All these synthetic atoms, higher than uranium, are endothermic during formation or need energy to form. It turns out the hardest atoms to make in the universe, are not all that hard to make. We didn't even need the extreme continuous pressures within the solar fusion core. We did it at earth atmospheric pressure. Pressure almost always helps reactions by keeping things closer.

 

Good thing the old timers who made all these higher atoms didn't fall for, "this is impossible we need a supernova", or else they would have had to cover up the ease of higher atom formation, so they don't hurt anyone feelings or be censored.

There are a few issues here.

Yes we can make elements heavier than uranium using accelerators and such, however we only tend to make the very short lived elements, since the options for combinations that we have at hand are very small. Indeed most of the heavier elements are very unstable anyway, as you can work out using the semi-empirical mass formula.

Additionally, To say we did it at atmospheric pressure however is really wrong; we have to use particle accelerators which generate extremely high energies, just like those experienced in the sun.

take Copernicium for example (atomic number 112), it was manufactured by ramming zinc70 into a lead208 target using an ion accelerator.

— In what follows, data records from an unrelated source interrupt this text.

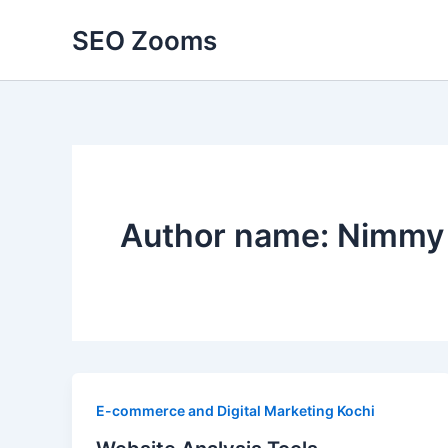
Skip
SEO Zooms
to
content
Author name: Nimmy
E-commerce and Digital Marketing Kochi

That is not atmospheric pressure.

Finally we can only make these things in very small quantities.

Could you explain how negative refractive indices are achieved?

you do it with photonic crystals, particularly three dimensional ones. The basic principle is that there are lots of tiny holes and chambers etched within a block of material, so that when you find the refractive index, it is negative. You can even do it for larger structures. I think the first negative refractive index materials were made for microwaves (much simpler as the wavelength of light is longer and the structures larger.

Why do Red Giants output more energy than a main sequence star when the reason they have become red giants in the first place is because their nuclear fuel is running low?

main sequence stars burn pretty much purely hydrogen. When they start to run low, then the radiation pressure in the star decreses. Gravity of course still remains (roughly) the same, and so the star collapses some more and the core becomes hotter. Now the core is hotter, fusion of heavier elements can occur releasing more energy and increased radiation pressure, which pushed out more on the outer regions of the star. This fusion is also much faster*. So it is only the hydrogen fuel that has run low, there are still more fuels in there. This goes right up to iron for the largest stars.

*it's an interesting fact, but fusion in stars is actually a very weak and slow process. Per kilo, the sun radiates less heat than you do.

What.. wait, really? Uh.. I was always under the impression that human eye has the nerves on the back of the eye, which is the source of our "blind spot".... I.. guess I'm wrong?

 

(I *knew* I should've taken bio instead of chemistry as my science non-physics requirement..)

the rods and cones point into the skull, with the nerves passing over the top to a bundle which then punctures the retina at the blind spot. with cephalopods, the receptor cells point outwards, the nerves run underneath and there is no blind spot.